When a professional footballer tells you that he “just wants to play football” it can often be passed off as a cliché. When Jordan Obita says it, he really means it.
Two years since his horror knee injury that was only solved on the third trip to the operating table and the Reading academy product is finally back in the first-team mix. He still can’t play two games in a week, but any chance to kick a ball without his leg completely swelling up is something to be savoured.
In his tenth season as a first-team Reading player, albeit with two of those spent out on loan and two more in the treatment room, it feels slightly odd to say Obita is now the Royals’ longest-serving player.
“It feels like it!” he tells The Tilehurst End in the Eamonn Dolan room at the club’s Hogwood training ground - named after Reading’s legendary academy chief and Obita’s former mentor who sadly passed away in 2016.
The Oxford-born full-back joined the Royals aged seven and tells of the huge change he has seen take place over the years, and yet he doesn’t feel particularly senior in the squad that has made a positive start under new boss Mark Bowen. It’s easy to understand why, given his injury.
“That’s pretty much been my life,” he notes. “Rehab, surgeon. Rehab, surgeon.”
Over the two years he was out, Obita faced a number of dark days. Not least when he bit the bullet and asked his physio if, after two surgeries and with no end to his nightmare in sight, he asked if there was any point carrying on.
“At first it was going okay then there were times when it wasn’t and you never knew if you were going to play again,” he continues. “You’re hoping that something is going to work and you’re trying to find a solution somewhere, it never really happened and unfortunately it took about two years to find it and unfortunately it meant another surgery.

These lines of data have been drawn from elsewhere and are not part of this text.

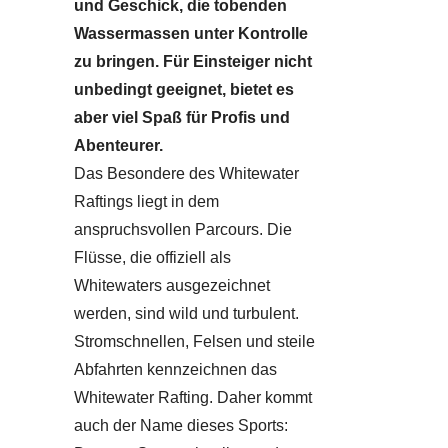
und Geschick, die tobenden
Wassermassen unter Kontrolle
zu bringen. Für Einsteiger nicht
unbedingt geeignet, bietet es
aber viel Spaß für Profis und
Abenteurer.
Das Besondere des Whitewater
Raftings liegt in dem
anspruchsvollen Parcours. Die
Flüsse, die offiziell als
Whitewaters ausgezeichnet
werden, sind wild und turbulent.
Stromschnellen, Felsen und steile
Abfahrten kennzeichnen das
Whitewater Rafting. Daher kommt
auch der Name dieses Sports:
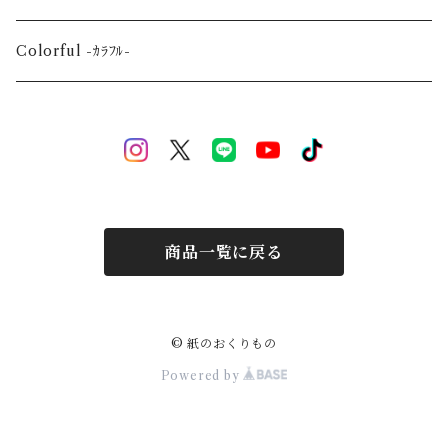
Event-祝祭-
A2
Alphabet-文字-
Colorful -ｶﾗﾌﾙ-
Halloween
Welcome Baby-手形-
Christmas
New Year
商品一覧に戻る
Mother's Day
Children's day
© 紙のおくりもの
Powered by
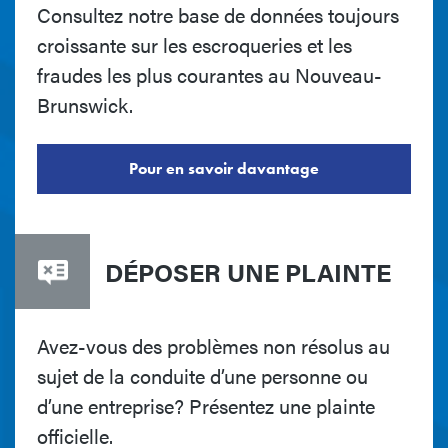
Consultez notre base de données toujours
croissante sur les escroqueries et les
fraudes les plus courantes au Nouveau-
Brunswick.
Pour en savoir davantage
DÉPOSER UNE PLAINTE
Avez-vous des problèmes non résolus au
sujet de la conduite d’une personne ou
d’une entreprise? Présentez une plainte
officielle.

“It’s made me a lot stronger, mentally and physically, and hopefully now I can build on and get sharper, my fitness get better and kick on from there.
“Christmas last year, no one really knew what was the reason my knee was reacting how it was. In the physio room, I said to the doctor: ‘Is there any point? Nothing’s working’.
“They said one more surgery might be able to work, but they can’t guarantee anything. I had a two-week break where I could think about things and I thought: ‘Let’s do one more’. And thank God it worked.”
Part of Obita’s comeback involved flying out to Philadelphia for sessions with a physio who has treated several NFL players and Andy Murray in the past. Finally, in August 2019, he stepped back onto the pitch by leading Reading out in a League Cup match with Plymouth Argyle.
“I was shocked myself,” he admits. “I wasn’t expecting to be in the squad - hoping to, but not expecting to be in the starting XI.”
Since then, opportunities have gradually grown and culminated in a stunning maiden Madejski Stadium goal against Millwall in early November. His celebration was a vivid display of pure emotion, a release of frustration and worry with the realisation that, finally, everything had been worth it.
Jordan was a youth prodigy when he first came through at Reading. Now 25, there is a palpable sense that he can once again become a major player for the club - and no one will argue that he hasn’t earned that chance.